Furthermore, Christmas had an insurable interest at the time of the loss. North Carolina
law contemplates that two persons (or entities) may have an insurable interest in the same
property simultaneously. See Tech Land, 57 N.C. App. at 568, 291 S.E.2d at 823 (“Both the
mortgagor and mortgagee have an insurable interest in mortgaged property. The mortgagor’s
interest is in the full value of the property.”); Jerome, 52 N.C. App. at 578, 279 S.E.2d at 45
(“[A] grantor retains an insurable interest in property after its conveyance where he remains
personally liable for a debt secured by the insured property . . . .”). As these cases make clear,
Christmas’s insurable interest is not limited to her equity in the property; she retained an
insurable interest “in the full value of the property” at the time of the loss. Tech Land, 57 N.C.
App. at 568, 291 S.E.2d at 823. While her interest may have been subordinate to the
mortgagee’s interest at the time of the loss, that does not preclude her from recovering her
“interest at the time of the loss” in the event the mortgagee extinguishes its interest. Under Tech
Land, that interest is the full value of the property.

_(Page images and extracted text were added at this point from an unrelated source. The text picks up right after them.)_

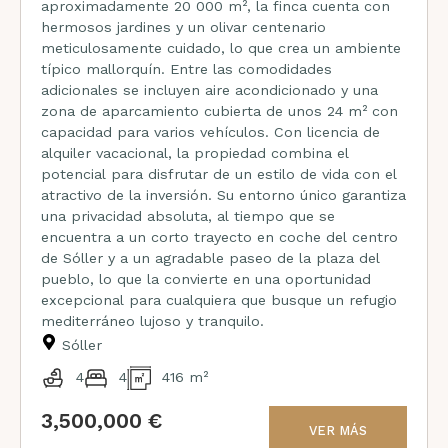
aproximadamente 20 000 m², la finca cuenta con
hermosos jardines y un olivar centenario
meticulosamente cuidado, lo que crea un ambiente
típico mallorquín. Entre las comodidades
adicionales se incluyen aire acondicionado y una
zona de aparcamiento cubierta de unos 24 m² con
capacidad para varios vehículos. Con licencia de
alquiler vacacional, la propiedad combina el
potencial para disfrutar de un estilo de vida con el
atractivo de la inversión. Su entorno único garantiza
una privacidad absoluta, al tiempo que se
encuentra a un corto trayecto en coche del centro
de Sóller y a un agradable paseo de la plaza del
pueblo, lo que la convierte en una oportunidad
excepcional para cualquiera que busque un refugio
mediterráneo lujoso y tranquilo.
Sóller
4
4
416 m²
3,500,000 €
VER MÁS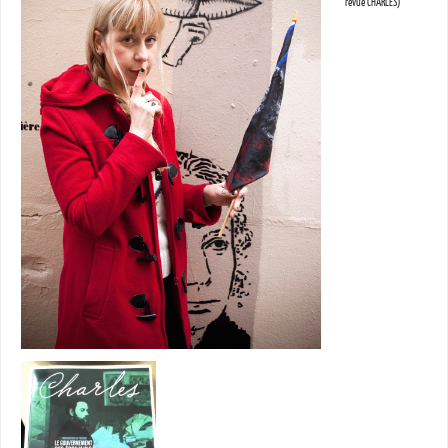
revue CHARLES)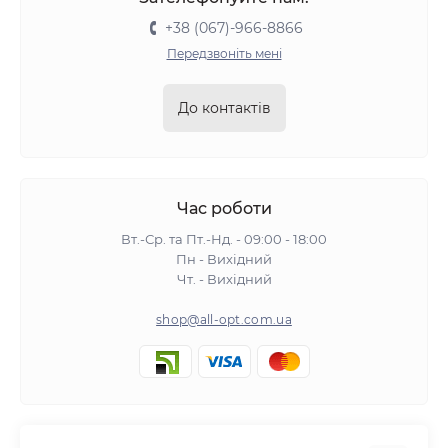
+38 (067)-966-8866
Передзвоніть мені
До контактів
Час роботи
Вт.-Ср. та Пт.-Нд. - 09:00 - 18:00
Пн - Вихідний
Чт. - Вихідний
shop@all-opt.com.ua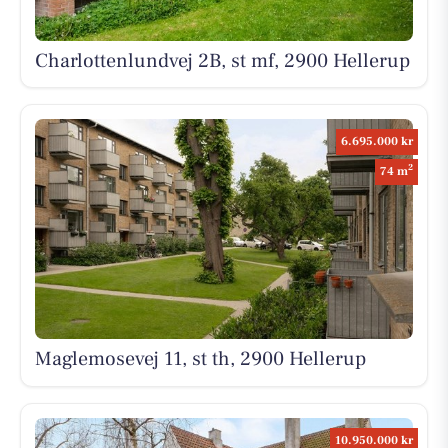
Charlottenlundvej 2B, st mf, 2900 Hellerup
6.695.000 kr
2
74 m
Maglemosevej 11, st th, 2900 Hellerup
10.950.000 kr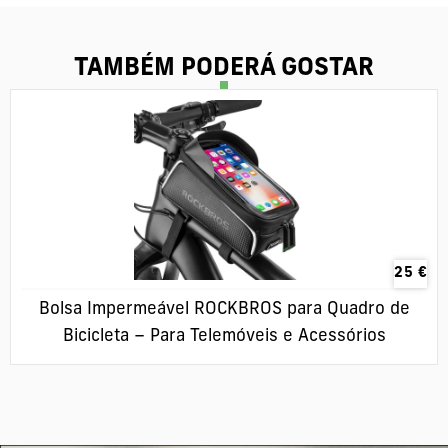
TAMBÉM PODERÁ GOSTAR
25
€
Bolsa Impermeável ROCKBROS para Quadro de
Bicicleta – Para Telemóveis e Acessórios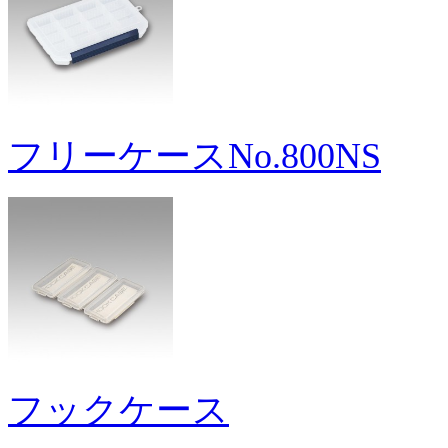
フリーケースNo.800NS
フックケース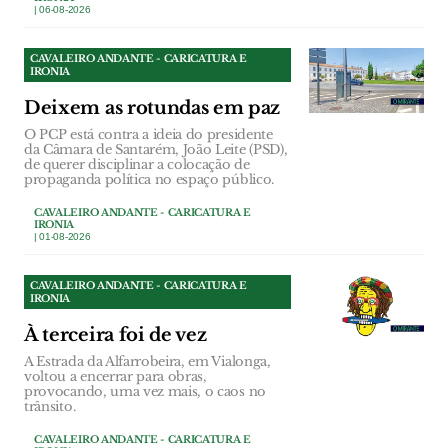
| 06-08-2026
CAVALEIRO ANDANTE - CARICATURA E
IRONIA
Deixem as rotundas em paz
O PCP está contra a ideia do presidente
da Câmara de Santarém, João Leite (PSD),
de querer disciplinar a colocação de
propaganda política no espaço público.
CAVALEIRO ANDANTE - CARICATURA E
IRONIA
| 01-08-2026
CAVALEIRO ANDANTE - CARICATURA E
IRONIA
À terceira foi de vez
A Estrada da Alfarrobeira, em Vialonga,
voltou a encerrar para obras,
provocando, uma vez mais, o caos no
trânsito.
CAVALEIRO ANDANTE - CARICATURA E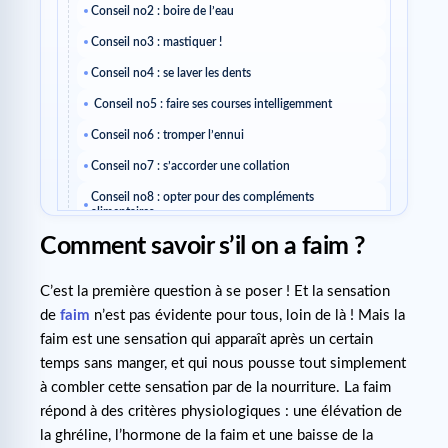
Conseil no2 : boire de l’eau
Conseil no3 : mastiquer !
Conseil no4 : se laver les dents
Conseil no5 : faire ses courses intelligemment
Conseil no6 : tromper l’ennui
Conseil no7 : s’accorder une collation
Conseil no8 : opter pour des compléments
alimentaires
Comment savoir s’il on a faim ?
C’est la première question à se poser ! Et la sensation
de
faim
n’est pas évidente pour tous, loin de là ! Mais la
faim est une sensation qui apparaît après un certain
temps sans manger, et qui nous pousse tout simplement
à combler cette sensation par de la nourriture. La faim
répond à des critères physiologiques : une élévation de
la ghréline, l’hormone de la faim et une baisse de la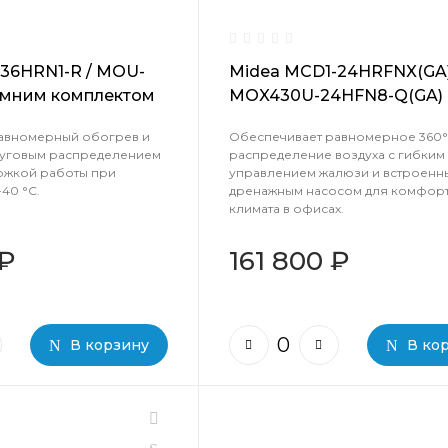
36HRN1-R / MOU-
Midea MCD1-24HRFNX(GA)
имним комплектом
MOX430U-24HFN8-Q(GA)
авномерный обогрев и
Обеспечивает равномерное 360°
руговым распределением
распределение воздуха с гибким
ержкой работы при
управлением жалюзи и встроенн
40 °C.
дренажным насосом для комфор
климата в офисах.
 ₽
161 800 ₽
В корзину
В ко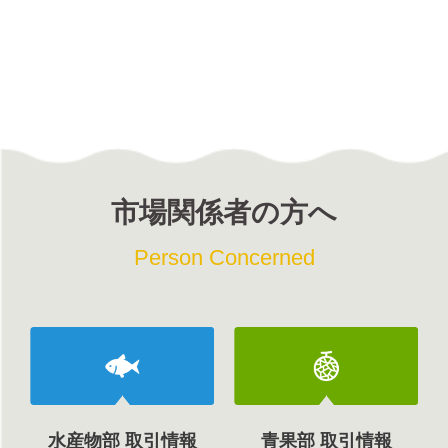
市場関係者の方へ
Person Concerned
水産物部 取引情報
青果部 取引情報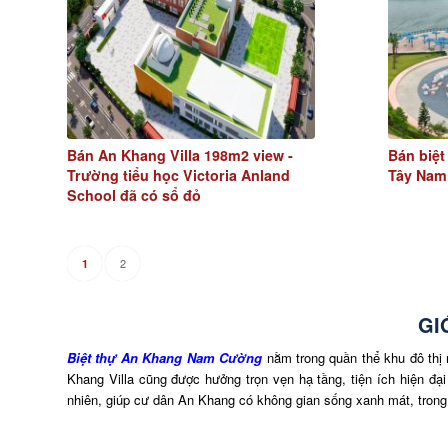
Bán An Khang Villa 198m2 view -
Bán biệt
Trường tiểu học Victoria Anland
Tây Nam
School đã có sổ đỏ
2
1
GI
Biệt thự An Khang Nam Cường
nằm trong quần thể khu đô thị 
Khang Villa cũng được hưởng trọn vẹn hạ tầng, tiện ích hiện đạ
nhiên, giúp cư dân An Khang có không gian sống xanh mát, trong l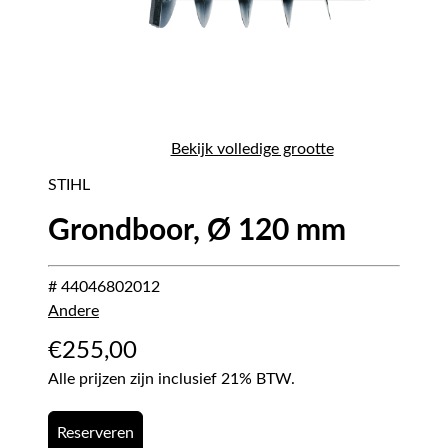
Bekijk volledige grootte
STIHL
Grondboor, Ø 120 mm
# 44046802012
Andere
€
255,00
Alle prijzen zijn inclusief 21% BTW.
Reserveren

Of course, Nationwide would not have been liable to both Financial Freedom and
Christmas if Financial Freedom had not extinguished its interests at the foreclosure sale. That
result is obviously precluded by the insurance contract and Tech Land. See id. at 569, 291 S.E.2d
at 823 (“When insured property is damaged prior to foreclosure, courts allow the purchasing
mortgagee to retain under the mortgage clause [of the insurance contract] those proceeds
amounting to any deficiency after foreclosure. The mortgagor recovers the remainder of the
proceeds.”). Tech Land indicates that a mortgagee’s rights to insurance proceeds are superior to
the mortgagor’s rights in the event of a loss, up to the amount of the debt. However, Tech Land
does not stand for the proposition (as Nationwide argues) that the mortgagor’s insurable interest
is limited to her equity in the property. Instead, as explained above, the mortgagor retains a
secondary insurable interest in the full value of the property, and, if the mortgagee extinguishes
its interest at a later date, the mortgagor becomes entitled to the proceeds. See Royal Indem., 108
F.3d at 654-55 (“[O]nce a mortgagee’s interest in the policy is extinguished through subsequent
acts, any interest it had in the policy reverts back to the policy holder or other persons entitled to
collect under the policy.”)
Throughout all of the lengthy briefing in this case, Nationwide ignores the fact that
Christmas paid all of her insurance premium payments and the policy was fully enforceable at the
time of the loss. Nationwide is contractually obligated to pay a named insured the dwelling
replacement payment in these circumstances. Contrary to Nationwide’s argument that it would
be an “inequitable result” for Christmas to recover, Nationwide is the one that would be unjustly
enriched if it does not pay Christmas in these circumstances. See Royal Indem., 108 F.3d at 656
(“To hold [that the insurance company is not liable to the mortgagor if the mortgagee
extinguishes its interest] would mean that Royal Indemnity would not have to pay anyone for
most of the value of the insurance policy on the dwelling, a result that is clearly at odds with the
premiums paid to it. . . . In fact, [if the court were to hold the insurance company is not liable in
these circumstances], we believe that Royal Indemnity would be the one unjustly enriched.”);
Sprouse v. N. River Ins. Co., 81 N.C. App. 311, 322, 344 S.E.2d 555, 563 (1986) (“Defendant
contracted and accepted premiums to cover the fire damage, not particular property interests. The
Sprouses remained liable on the entire note, and Mid-State had a valid claim for that amount.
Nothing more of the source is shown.